Praveen Swami outlines the staggering intelligence failures that enabled these events. The Government of India had access to intelligence that suggested that Lashkar-e-Taiba was planning attacks from the sea on the western seaboard. Here's the horrifically important banal stuff:

'Based on these warnings, New Delhi moved to step up coastal counter-infiltration measures. In its 2007-2008 Annual Report, the Union Ministry of Home Affairs detailed the measures put in place for “strengthening coastal security arrangements, to check infiltration.” In liaison with the nine coastal States and Union Territories, it said, funds had been earmarked to set up “73 coastal police stations which will be equipped with 204 boats, 153 jeeps and 312 motorcycles for mobility on coast and in close coastal waters. The coastal police stations will also have a marine police with personnel trained in maritime activities.”

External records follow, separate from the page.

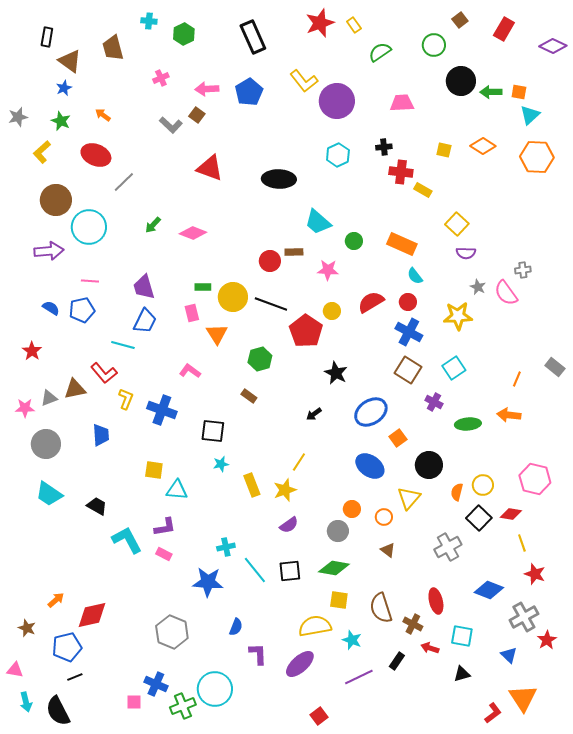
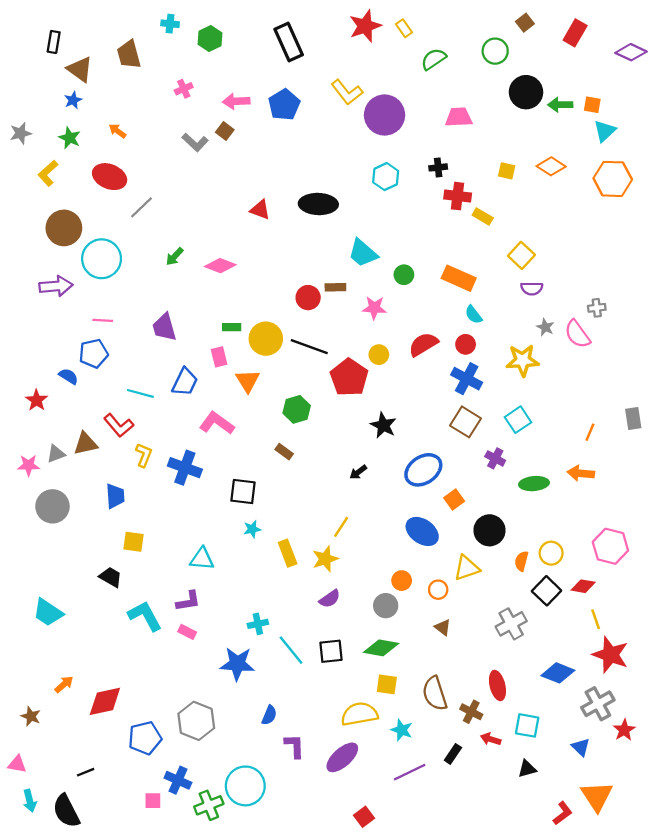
red triangle: (210, 168) -> (260, 210), moved, size x0.7
blue semicircle: (51, 308) -> (68, 376), moved
blue trapezoid: (145, 321) -> (185, 382), moved
gray rectangle: (555, 367) -> (633, 418), turned 42
pink L-shape: (190, 371) -> (217, 423), size x1.4
yellow square: (154, 470) -> (133, 542), moved
cyan trapezoid: (49, 494) -> (48, 612), moved
yellow triangle: (409, 498) -> (467, 568), turned 30
red star: (535, 574) -> (610, 655), size x1.5
blue pentagon: (67, 647) -> (145, 738), moved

Precise figures are unavailable, but officials in three States told The Hindu that progress in realising the scheme was painfully slow. Both Maharashtra and Gujarat inaugurated over a dozen coastal police stations over the last year, but neither State set up a trained marine police. Fewer than a dozen new boats were made available to the two police forces. Without sophisticated surveillance equipment fitted on board, their use for counter-infiltration work was at best rudimentary. And while the Intelligence Bureau received sanction for hiring small numbers of new personnel to man new costal surveillance stations last year, it got neither boats nor observation equipment.'

And there were staggering operational failures. NDTV has just reported that the NSG has no dedicated aircraft to ferry commandos to sites where they might be needed. Instead, they had to wait for a plane to be made available and did the last leg of their journey by bus. BY BUS!

Moving on. Every life lost everywhere is equally significant and equally worthy of commemoration. But it took Shyam Benegal to ask Barkha Dutt why the media were focusing relentlessly on the victims at the Taj (and, to a lesser extent, the Oberoi). What about those who lost their lives at VT? Are they to remain faceless?, he asked. A chastened Barkha acknowledges that there seems to be a class dimension to the solidarity and empathy we are expressing.

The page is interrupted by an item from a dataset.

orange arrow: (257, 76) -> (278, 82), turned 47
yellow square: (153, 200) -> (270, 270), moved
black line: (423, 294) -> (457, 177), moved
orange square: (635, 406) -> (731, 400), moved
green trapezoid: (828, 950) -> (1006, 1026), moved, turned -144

The gold medal for bullshit goes to Booker Prize winner Aravind Adiga for his memorialisation of the attack on the Taj:

One of the differences between India and other countries is that a lot of our civic space is contained within the five-star hotels. They have a different function here for us, they are places where marriages happen, where people of all economic backgrounds go for a coffee.

Is he fucking nuts?

Comments:
Shyam Benegal cut to the bone with his question.